Emsal Mahkeme Kararı İstanbul Anadolu 3. Asliye Ticaret Mahkemesi 2020/66 E. 2022/674 K. 06.10.2022 T.

Görüntülediğiniz mahkeme kararı henüz kesinleşmemiştir. Yararlı olması amacıyla eklenmiştir.

T.C. İstanbul Anadolu 3. ASLİYE TİCARET MAHKEMESİ

ESAS NO:2020/66 Esas
KARAR NO:2022/674
DAVA:Tazminat (Ölüm Ve Cismani Zarar Sebebiyle Açılan Tazminat)
DAVA TARİHİ:19/02/2020
KARAR TARİHİ:06/10/2022
Mahkememizde görülmekte olan Tazminat (Ölüm Ve Cismani Zarar Sebebiyle Açılan Tazminat) davasının yapılan açık yargılaması sonunda,
GEREĞİ DÜŞÜNÜLDÜ:
Davacı vekili dava dilekçesinde özetle; —tarihinde trafik kazası meydana geldiği, kaza neticesinde davalı sigortalıya ait — araç sürücüsünün asli ve tam kusurlu olduğu, — tarihli raporunda davacının dava konusu kaza sebebi ile—oranında daimi sakat kaldığı ve geçici iş göremezlik süresinin—ay olduğunun tespit edildiği, kazaya sebebiyet veren—kapsamında davalı şirkete yapılan başvuru neticesinde açılan—nolu hasar dosyasından davacı tarafa— ödeme yapıldığını, ancak davacının maluliyet oranı belirlenen oranın çok daha üzerinde olduğu, ayrıca geçici iş göremezlik taleplerine ilişkin davacı tarafa herhangi bir ödeme yapılmadığını, açıklanan bu sebeplerden dolayı — daimi iş göremezlik tazminat talebi ile — geçici iş göremezlik tazminat talebinde bulunduğu görülmekle, temerrüt tarihinden itibaren ticari avans faizi ile birlikte davalıdan tahsilini, dava masrafları ile vekalet ücretinin karşı tarafa yükletilmesine karar verilmesini talep ettiği görülmüştür.Davalı vekili cevap dilekçesinde özetle; Dava konusu kaza sebebiyle davalı — şirketine başvurulduğu, açılan hasar dosyası altında — raporu hazırlandığı, hazırlanan rapora göre — tablosuna,— teknik faiz ve sigortalı araç sürücüsünün —- kusur oranına istinaden— tazminat ödemesi yapıldığını, hasar aşamasından yapılan ödeme, poliçe tanzim tarihi itibariyle hesaplanmış olduğu bakiye tazminatın söz konusu olmadığını, yapılan bu ödemelerle davalının sorumluğunun sona erdiğini, geçici iş göremezlik tazminatı poliçe kapsamında olmadığını, davacının ceza yargılaması sırasında şikayetlerinden vazgeçmeleri ya da uzlaşma bildirimleri mahkemece ceza dosyasından tetkik edilerek araştırılması gerektiği, açıklanan bu sebeplerden dolayı davanın reddine, yargılama giderleri ile vekalet ücretinin karşı tarafa yükletilmesine karar verilmesini talep ettiği görülmüştür.

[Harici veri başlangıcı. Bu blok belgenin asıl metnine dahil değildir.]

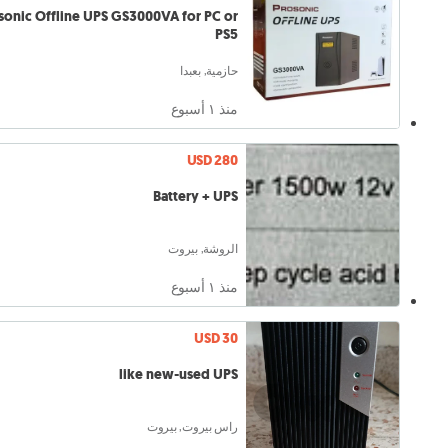
sonic Offline UPS GS3000VA for PC or
PS5
حازمية, بعبدا
منذ ١ أسبوع
USD 280
Battery + UPS
الروشة, بيروت
منذ ١ أسبوع
USD 30
like new-used UPS
راس بيروت, بيروت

DELİLLERİN DEĞERLENDİRİLMESİ VE GEREKÇE:
Davacı vekili — tarihli dilekçesiyle açılan davadan feragat ettiklerini, sulh anlaşması gereği zorunlu arabuluculuk ücreti davalı şirket tarafından ödeneceği, onun dışında kalan yargılama giderleri ile vekalet ücreti konusunda tarafların birbirlerinden başkaca harhangi bir talepte bulunmadığını beyan etmiştir. Davalı — vekili tarafından sunulan—tarihli dilekçe ile feragat nedeniyle davanın reddini, davacı taraftan yargılama gideri ve vekalet ücreti taleplerinin olmadığı beyan edilmiştir.

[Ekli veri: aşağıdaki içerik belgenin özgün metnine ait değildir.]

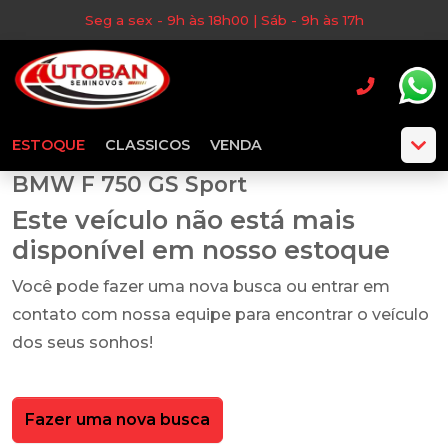
Seg a sex - 9h às 18h00 | Sáb - 9h às 17h
ESTOQUE
CLASSICOS
VENDA
BMW F 750 GS Sport
Este veículo não está mais
disponível em nosso estoque
Você pode fazer uma nova busca ou entrar em
contato com nossa equipe para encontrar o veículo
dos seus sonhos!
Fazer uma nova busca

6100 Sayılı HMK.’nın 309. maddesinde “Feragat ve kabul, dilekçeyle veya yargılama sırasında sözlü olarak yapılır. Feragat ve kabulün hüküm ifade etmesi, karşı tarafın ve mahkemenin muvafakatine bağlı değildir. Kısmen feragat veya kabulde, feragat edilen veya kabul edilen kısmın, dilekçede yahut tutanakta açıkça gösterilmesi gerekir. Feragat ve kabul, kayıtsız ve şartsız olmalıdır.” düzenlemesi bulunmaktadır. Bu itibarla, açılan davadan feragat edilmiş olduğundan, yukarıda açıklanan hüküm nedeniyle davanın reddine karar verilmiş ve aşağıdaki şekilde hüküm kurulmuştur.
HÜKÜM:Yukarıda açıklandığı üzere;
1-Davanın feragat nedeniyle REDDİNE,
2-Alınması gerekli— peşin harç ile — tamamlama harcının toplama olan— harcın karar kesinleştikten sonra talep halinde davacıya iadesine,
3-Davacı tarafından yapılan yargılama giderlerinin kendi üzerinde bırakılmasına,
4-Taraf vekillerinin beyanları dikkate alınarak yargılama gideri ve avukatlık ücreti tayinine yer olmadığına,
5-Artan gider avansı bulunması ve talep etmeleri halinde karar kesinleştikten sonra gider avansının ait olduğu tarafa iadesine,
6-6325 sayılı Kanun’un 18-A/13. bendi uyarınca— tarafından karşılanan —zorunlu arabuluculuk ücretinin davalıdan alınarak Hazineye gelir olarak kaydedilmesine,Dair, tarafların yokluğunda gerekçeli kararın tebliğinden itibaren– hafta içerisinde— Bölge Adliye Mahkemesi’ne İstinaf kanun yolu açık olmak üzere verilen karar açıkça okunup anlatıldı.